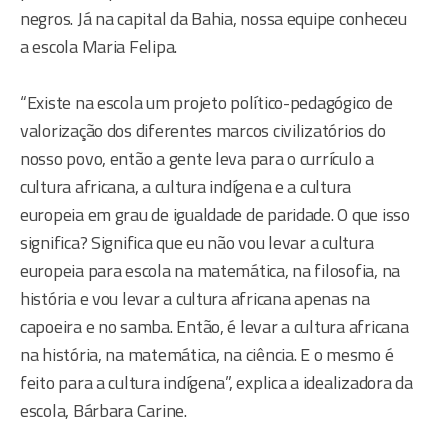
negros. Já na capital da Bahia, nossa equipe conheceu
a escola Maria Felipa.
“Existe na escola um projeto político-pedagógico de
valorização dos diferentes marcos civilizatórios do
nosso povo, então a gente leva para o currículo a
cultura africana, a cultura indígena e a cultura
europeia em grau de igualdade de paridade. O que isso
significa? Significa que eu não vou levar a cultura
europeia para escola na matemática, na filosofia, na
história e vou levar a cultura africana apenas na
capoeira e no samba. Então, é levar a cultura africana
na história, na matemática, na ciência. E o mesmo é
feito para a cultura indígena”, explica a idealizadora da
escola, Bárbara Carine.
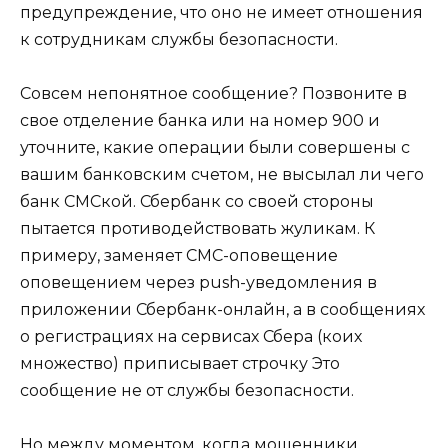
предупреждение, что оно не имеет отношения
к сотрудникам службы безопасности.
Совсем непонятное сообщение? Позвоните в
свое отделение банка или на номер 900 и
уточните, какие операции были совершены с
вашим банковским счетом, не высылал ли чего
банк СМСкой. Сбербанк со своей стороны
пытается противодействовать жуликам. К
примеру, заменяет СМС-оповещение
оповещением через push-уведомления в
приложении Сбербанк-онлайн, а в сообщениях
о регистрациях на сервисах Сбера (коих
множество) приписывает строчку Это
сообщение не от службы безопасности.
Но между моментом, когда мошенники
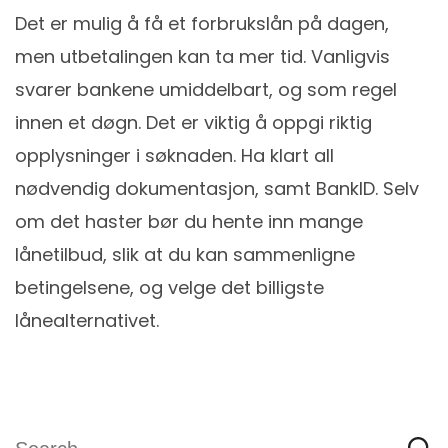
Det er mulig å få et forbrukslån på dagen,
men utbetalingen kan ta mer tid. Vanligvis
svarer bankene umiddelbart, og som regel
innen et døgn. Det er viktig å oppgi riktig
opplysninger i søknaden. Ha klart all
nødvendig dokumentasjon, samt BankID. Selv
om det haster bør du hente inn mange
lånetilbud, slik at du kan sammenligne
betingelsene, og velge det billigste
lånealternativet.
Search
::::::::::
**ABOUT THIS TASK**
How many lines of the material above have the word "para" in them? Give only that number.

**ANSWER TO THIS TASK**
3